Secondly, the high level of abstraction provided by the browser means that an attacker can neither know nor control on which core the attack is executed (C2). Furthermore, the operating system's scheduler dynamically moves processes between cores to optimize computing and save energy. We address this challenge by performing our attack on multiple cores simultaneously by using Web Workers, JavaScript multi-threading implementation, which



Figure 3: Port 1 contention experiment on i64.ctz for 1000 000 instructions.

creates a sub-thread running in a different process. This lets the attacker create as many attacker processes as physical cores, and as they all have a high workload, they are spread on different physical cores. Then, one of the attacker processes runs on the same core as the victim process, able to monitor it.

Finally, our attack requires high-resolution timers to monitor processes at the  $\mu$ op level (**C3**). Native implementations of port contention attacks all use the cycle-accurate rdtsc instruction. As explained in Section 2, browser vendors have restricted access to such timers inside of the sandbox to prevent timing attacks. In our attack, unless stated otherwise, we use SharedArrayBuffer-based timers, which offer a resolution and measurement time in the order of 20 ns [30, 33].

**Proof-of-concept.** Figure 3 shows a proof-of-concept illustrating the contention on P1 caused by the WebAssembly i64.ctz instruction.

In this experiment, we time the execution of 1 000 000 Web-Assembly 164.ctz instructions using the low-resolution JavaScript function performance.now.
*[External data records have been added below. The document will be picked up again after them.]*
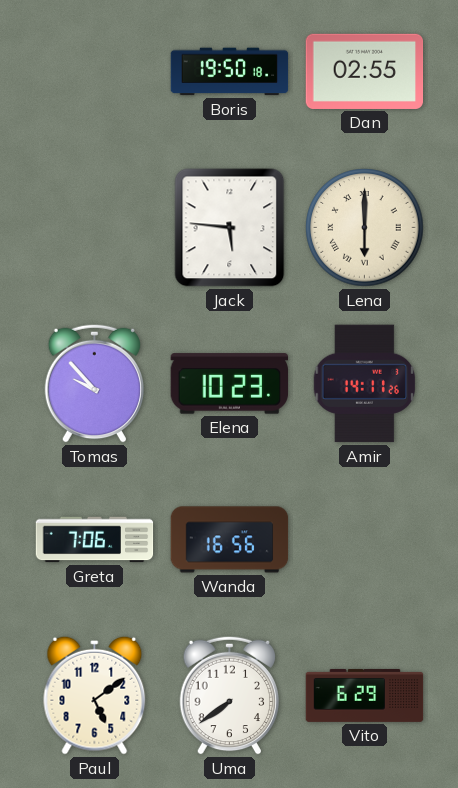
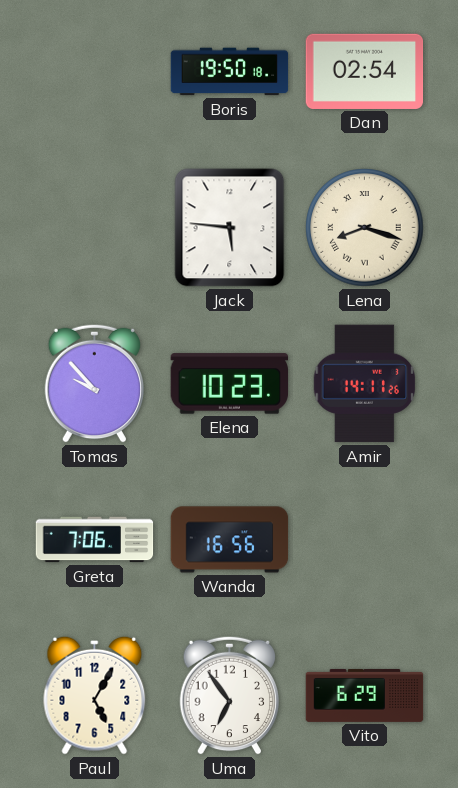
Dan: 02:55 -> 02:54
Lena: 6:00 -> 8:18
Paul: 5:09 -> 5:05
Uma: 7:39 -> 6:54
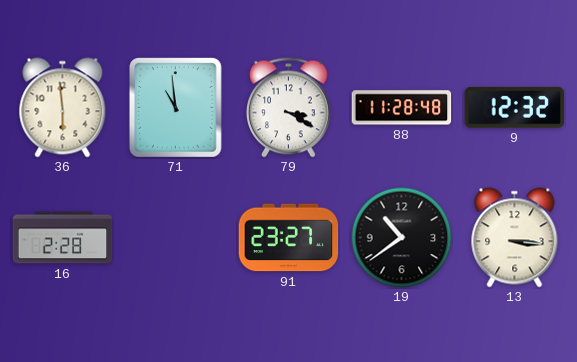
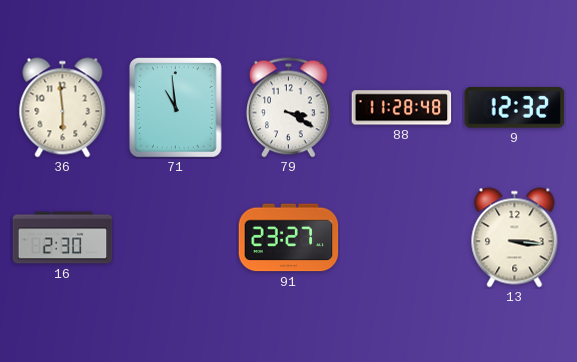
16: 2:28 -> 2:30
19: 10:39 -> none
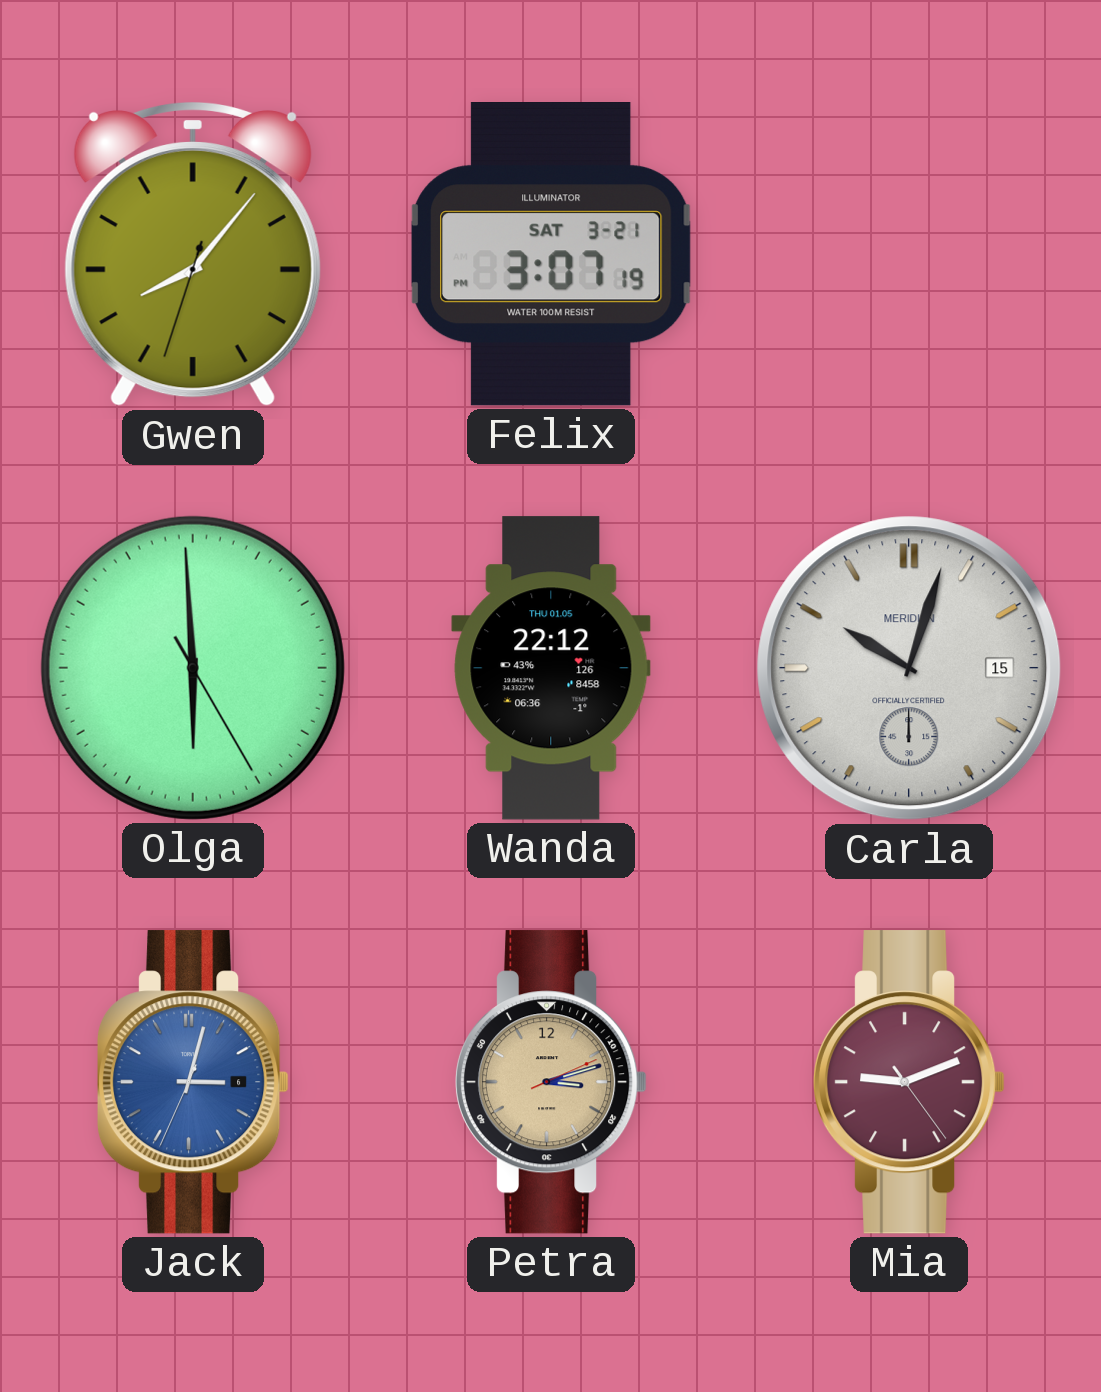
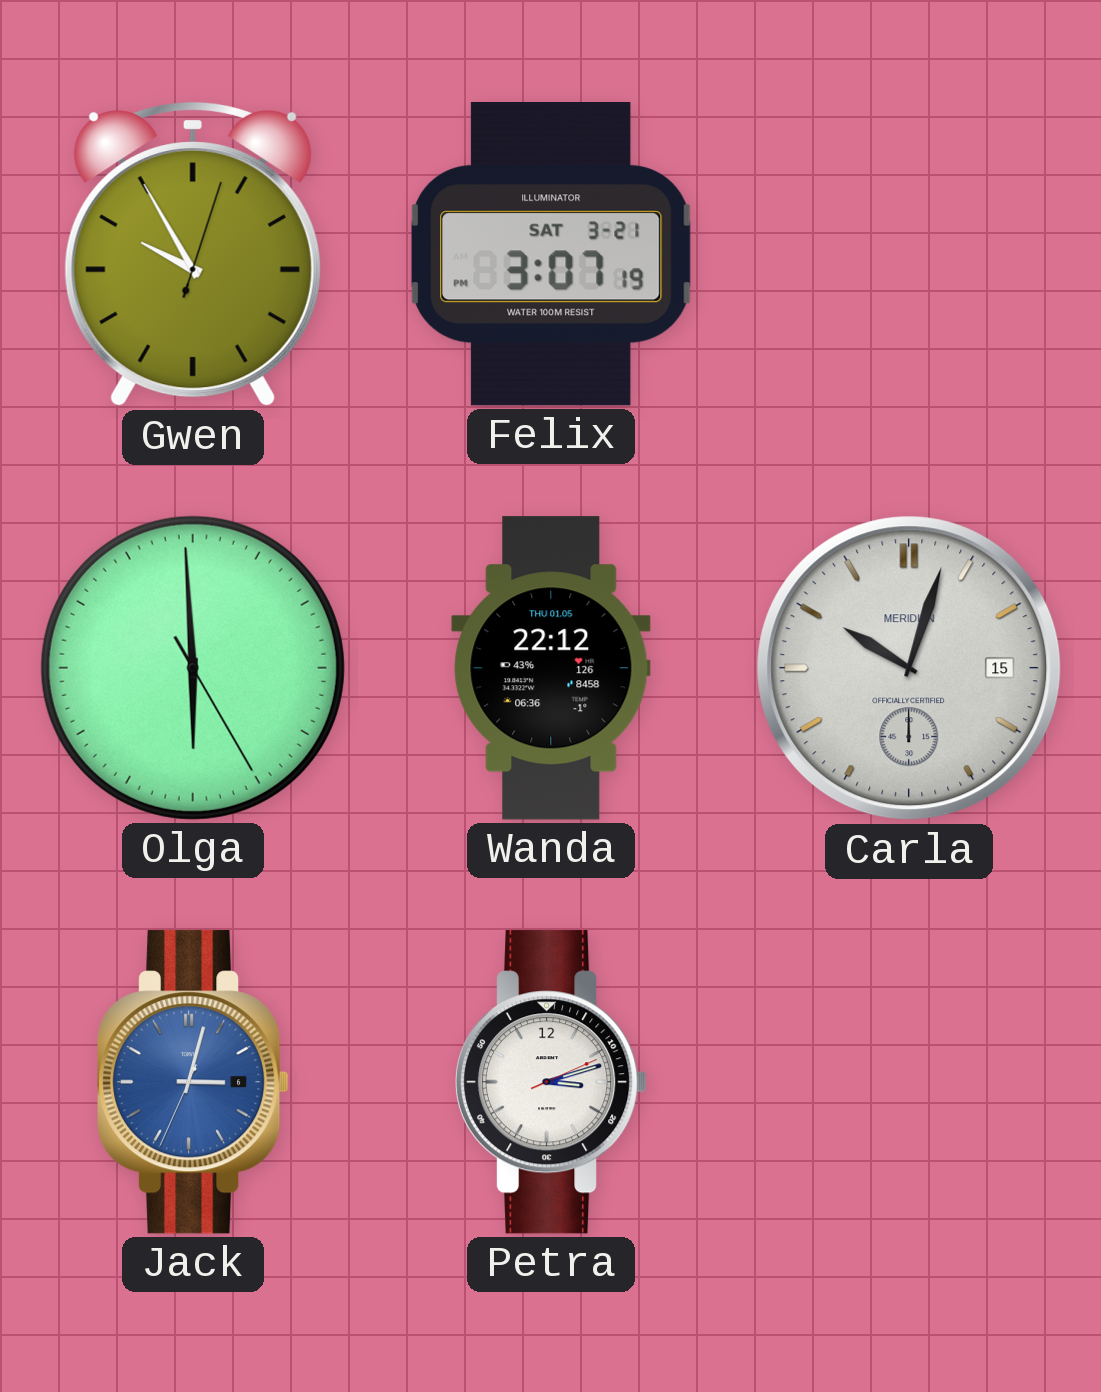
Gwen: 8:06 -> 9:55
Petra dial: champagne -> white
Mia: 9:11 -> none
We run the experiment on Firefox 90, where this timer offers a resolution of 20 µs without jitter. In parallel with the Firefox code, we also run a sender program written in native code and pinned to the same processor. In the P1 contention experiment, the native sender runs the Intel instruction crc32 in a loop. This assembly language instruction is known to cause contention on P1. In the control experiment, the native sender runs a simple loop designed not to cause port contention. We run this program, instead of simply not executing the sender at all, to ensure that the difference stems from port contention, and not from other sources. As the figure shows, the timings measured during the P1 contention experiment are on average 5% higher than the control experiment, allowing the browser to efficiently distinguish between the two distributions. We observe similar results on Chrome 95.

In the following sections, we describe how to convert this proofof-concept into practical attacks. In particular we obtain a higher spatial resolution and evaluate 100 WebAssembly instructions (C1), we ensure the attacker does not have to pin processes (C2), and we use a higher resolution timer (C3).

# 4 PC-detector

The translation of WebAssembly instructions into  $\mu$ ops is variable on different systems: it can depend on the microarchitecture, instruction extension sets or JavaScript engine. In this context, it can be hard to find WebAssembly instructions that reliably cause port contention. In this section, we propose PC-detector, a Seleniumbased framework to dynamically detect and characterize the port usage of WebAssembly instructions. Using the methodology described in Section 3, PC-detector automatically tests multiple Web-Assembly instructions and checks if they cause contention on P1 or P5.

#### 4.1 Description

**Framework.** Our framework is composed of two components. The first component is a native C script that either runs an empty loop, creates contention on P1, or creates contention on P5. The second component is a Selenium-controlled browser which runs automatically generated WebAssembly code. For each WebAssembly instruction *instr*, we create a binary file with 1 000 000 calls. This file is then executed in the browser, and its runtime is measured using performance.now(). We run three experiments:

- Repeatedly executing and timing the WebAssembly file, used as a control.
- (2) Creating contention on P1 with native code and timing the WebAssembly file.
- (3) Creating contention on P5 with native code and timing the WebAssembly file.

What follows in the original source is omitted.